Effect of Matrix Size on the Image Quality of Ultra-high-resolution CT of the Lung: Comparison of 512 × 512, 1024 × 1024, and 2048 × 2048

Abstract

Rationale and objectives: This study aimed to assess the effect of matrix size on the spatial resolution and image quality of ultra-high-resolution computed tomography (U-HRCT).

Materials and methods: Slit phantoms and 11 cadaveric lungs were scanned on U-HRCT. Slit phantom scans were reconstructed using a 20-mm field of view (FOV) with 1024 matrix size and a 320-mm FOV with 512, 1024, and 2048 matrix sizes. Cadaveric lung scans were reconstructed using 512, 1024, and 2048 matrix sizes. Three observers subjectively scored the images on a three-point scale (1 = worst, 3 = best), in terms of overall image quality, noise, streak artifact, vessel, bronchi, and image findings. The median score of the three observers was evaluated by Wilcoxon signed-rank test with Bonferroni correction. Noise was measured quantitatively and evaluated with the Tukey test. A P value of <.05 was considered significant.
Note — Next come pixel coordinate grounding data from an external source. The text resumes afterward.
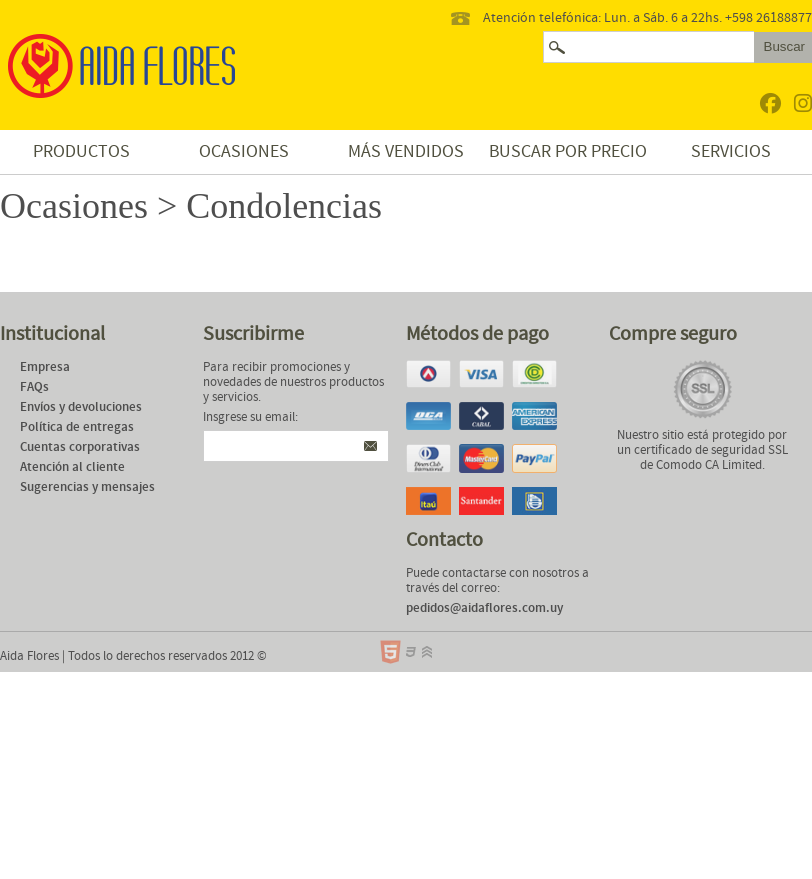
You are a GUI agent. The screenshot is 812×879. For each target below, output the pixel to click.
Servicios (731, 151)
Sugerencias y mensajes (87, 487)
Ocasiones (244, 151)
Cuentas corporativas (80, 447)
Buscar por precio (568, 151)
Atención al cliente (72, 467)
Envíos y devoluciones (81, 407)
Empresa (45, 367)
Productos (81, 151)
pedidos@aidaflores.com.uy (484, 608)
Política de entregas (77, 427)
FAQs (34, 387)
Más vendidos (406, 151)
Results: The maximum spatial resolution was 0.14 mm; among the 320-mm FOV images, the 2048 matrix had the highest resolution and was significantly better than the 1024 matrix in terms of overall quality, solid nodule, ground-glass opacity, emphysema, intralobular reticulation, honeycombing, and clarity of vessels (P < .05). Both the 2048 and 1024 matrices performed significantly better than the 512 matrix (P < .001), except for noise and streak artifact. The visual and quantitative noise decreased significantly in the order of 512, 1024, and 2048 (P < .001).

Conclusion: In U-HRCT scans, a large matrix size maintained the spatial resolution and improved the image quality and assessment of lung diseases, despite an increase in image noise, when compared to a 512 matrix size.

Keywords: Ultra-high-resolution computed tomography; image quality; matrix size; spatial resolution.